Find the lines in the records that carry the word "Préférences". Copy each one.

## DATASET ENTRIES

-*-

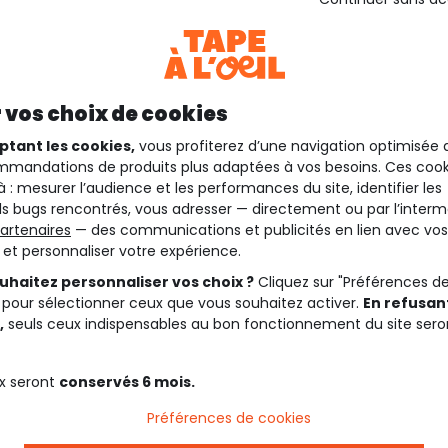
 vos choix de cookies
ptant les cookies,
vous profiterez d’une navigation optimisée 
mandations de produits plus adaptées à vos besoins. Ces cook
à : mesurer l’audience et les performances du site, identifier les
s bugs rencontrés, vous adresser — directement ou par l’interm
artenaires
— des communications et publicités en lien avec vos
t et personnaliser votre expérience.
uhaitez personnaliser vos choix ?
Cliquez sur "Préférences d
 pour sélectionner ceux que vous souhaitez activer.
En refusant
,
seuls ceux indispensables au bon fonctionnement du site sero
x seront
conservés 6 mois.
Préférences de cookies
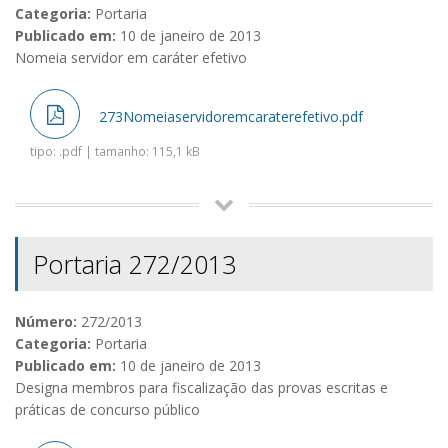
Categoria:
Portaria
Publicado em:
10 de janeiro de 2013
Nomeia servidor em caráter efetivo
273Nomeiaservidoremcaraterefetivo.pdf
tipo: .pdf | tamanho: 115,1 kB
Portaria 272/2013
Número:
272/2013
Categoria:
Portaria
Publicado em:
10 de janeiro de 2013
Designa membros para fiscalização das provas escritas e
práticas de concurso público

-*-

## EXERCISE RESPONSE
Cliquez sur "Préférences d
Préférences de cookies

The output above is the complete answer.